Categories

Versions

You are viewing the RapidMiner Studio documentation for version 10.0 - Check here for latest version

Fill Data Gaps (RapidMiner Studio Core)

Synopsis

This operator fills the gaps (based on the ID attribute) in the given ExampleSet by adding new examples in the gaps. The new example will have null values.

Description

The Fill Data Gaps operator fills the gaps (based on gaps in the ID attribute) in the given ExampleSet by adding new examples in the gaps. The new examples will have null values for all attributes (except the id attribute) which can be replenished by operators like the Replace Missing Values operator. It is ideal that the ID attribute should be of integer type. This operator performs the following steps:

  • The data is sorted according to the ID attribute
  • All occurring distances between consecutive ID values are calculated.
  • The greatest common divisor (GCD) of all distances is calculated.
  • All rows which would have an ID value which is a multiple of the GCD but are missing are added to the data set.

Input

  • example set input (Data Table)

    This input port expects an ExampleSet.
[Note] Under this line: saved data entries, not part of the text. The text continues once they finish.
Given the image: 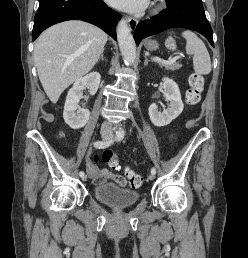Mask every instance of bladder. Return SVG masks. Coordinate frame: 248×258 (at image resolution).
<instances>
[{"label":"bladder","mask_w":248,"mask_h":258,"mask_svg":"<svg viewBox=\"0 0 248 258\" xmlns=\"http://www.w3.org/2000/svg\"><path fill=\"white\" fill-rule=\"evenodd\" d=\"M94 197L111 208H127L140 199V193L134 189L119 187L112 183L95 186Z\"/></svg>","instance_id":"bladder-1"}]
</instances>
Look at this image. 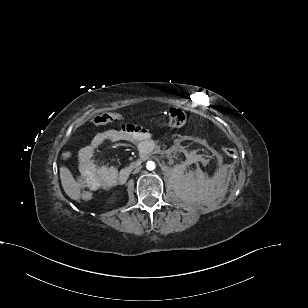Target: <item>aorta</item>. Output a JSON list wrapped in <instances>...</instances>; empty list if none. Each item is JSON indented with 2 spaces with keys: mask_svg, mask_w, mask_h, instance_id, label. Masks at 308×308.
<instances>
[{
  "mask_svg": "<svg viewBox=\"0 0 308 308\" xmlns=\"http://www.w3.org/2000/svg\"><path fill=\"white\" fill-rule=\"evenodd\" d=\"M155 168V163L153 161H148L147 162V169L148 170H154Z\"/></svg>",
  "mask_w": 308,
  "mask_h": 308,
  "instance_id": "1",
  "label": "aorta"
}]
</instances>
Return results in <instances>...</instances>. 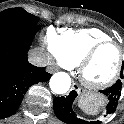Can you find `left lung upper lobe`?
Instances as JSON below:
<instances>
[{"mask_svg":"<svg viewBox=\"0 0 124 124\" xmlns=\"http://www.w3.org/2000/svg\"><path fill=\"white\" fill-rule=\"evenodd\" d=\"M123 67V66H122ZM120 77L123 79V71H121Z\"/></svg>","mask_w":124,"mask_h":124,"instance_id":"left-lung-upper-lobe-1","label":"left lung upper lobe"}]
</instances>
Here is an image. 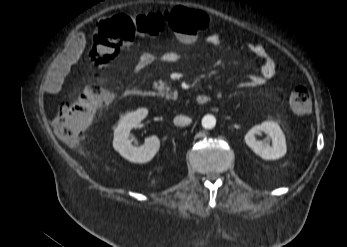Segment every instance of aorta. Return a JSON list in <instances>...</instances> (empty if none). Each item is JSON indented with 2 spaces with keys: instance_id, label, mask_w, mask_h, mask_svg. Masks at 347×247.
<instances>
[{
  "instance_id": "aorta-1",
  "label": "aorta",
  "mask_w": 347,
  "mask_h": 247,
  "mask_svg": "<svg viewBox=\"0 0 347 247\" xmlns=\"http://www.w3.org/2000/svg\"><path fill=\"white\" fill-rule=\"evenodd\" d=\"M216 125V118L211 115V114H208V115H205L202 119V126L205 128V129H212L214 128Z\"/></svg>"
}]
</instances>
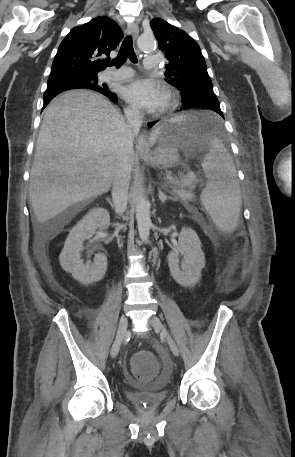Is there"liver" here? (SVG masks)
<instances>
[{
	"label": "liver",
	"instance_id": "obj_1",
	"mask_svg": "<svg viewBox=\"0 0 295 457\" xmlns=\"http://www.w3.org/2000/svg\"><path fill=\"white\" fill-rule=\"evenodd\" d=\"M137 133L98 93L72 90L55 98L44 115L29 182L37 220L47 222L74 204L106 193L121 162L131 174Z\"/></svg>",
	"mask_w": 295,
	"mask_h": 457
}]
</instances>
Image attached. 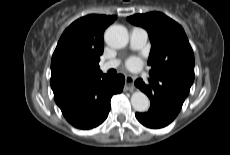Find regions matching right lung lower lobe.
Segmentation results:
<instances>
[{
	"instance_id": "right-lung-lower-lobe-1",
	"label": "right lung lower lobe",
	"mask_w": 230,
	"mask_h": 155,
	"mask_svg": "<svg viewBox=\"0 0 230 155\" xmlns=\"http://www.w3.org/2000/svg\"><path fill=\"white\" fill-rule=\"evenodd\" d=\"M124 83L125 77L121 74L108 77L99 73L53 89L54 99L70 124L79 129H91L107 118L111 97L122 91Z\"/></svg>"
}]
</instances>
It is the output of the Subprocess operator in the attached Example Process. The output of other operators can also be used as input. It is essential that meta data should be attached with the data for the input because attributes are specified in their meta data.

Output

  • example set output (Data Table)

    The gaps in the ExampleSet are filled with new examples and the resulting ExampleSet is output of this port.

  • original (Data Table)

    The ExampleSet that was given as input is passed without changing to the output through this port. This is usually used to reuse the same ExampleSet in further operators or to view the ExampleSet in the Results Workspace.

Parameters

  • use_gcd_for_step_sizeThis parameter indicates if the greatest common divisor (GCD) should be calculated and used as the underlying distance between all data points. Range: boolean
  • step_sizeThis parameter is only available when the use gcd for step size parameter is set to false. This parameter specifies the step size to be used for filling the gaps. Range: integer
  • startThis parameter can be used for filling the gaps at the beginning (if they occur) before the first data point. For example, if the ID attribute of the given ExampleSet starts with 3 and the start parameter is set to 1. Then this operator will fill the gaps in the beginning by adding rows with ids 1 and 2. Range: integer
  • endThis parameter can be used for filling the gaps at the end (if they occur) after the last data point. For example, if the ID attribute of the given ExampleSet ends with 100 and the end parameter is set to 105. Then this operator will fill the gaps at the end by adding rows with ids 101 to 105. Range: integer

Tutorial Processes

Introduction to the Fill Data Gaps operator

This Example Process starts with the Subprocess operator which delivers an ExampleSet. A breakpoint is inserted here so that you can have a look at the ExampleSet. You can see that the ExampleSet has 10 examples. Have a look at the id attribute of the ExampleSet. You will see that certain ids are missing: ids 3, 6, 8 and 10. The Fill Data Gaps operator is applied on this ExampleSet to fill these data gaps with examples that have the appropriate ids. You can see the resultant ExampleSet in the Results Workspace. You can see that this ExampleSet has 14 examples. New examples with ids 3, 6, 8 and 10 have been added. But these examples have missing values for all attributes (except the id attribute) which can be replenished by using operators like the Replace Missing Values operator.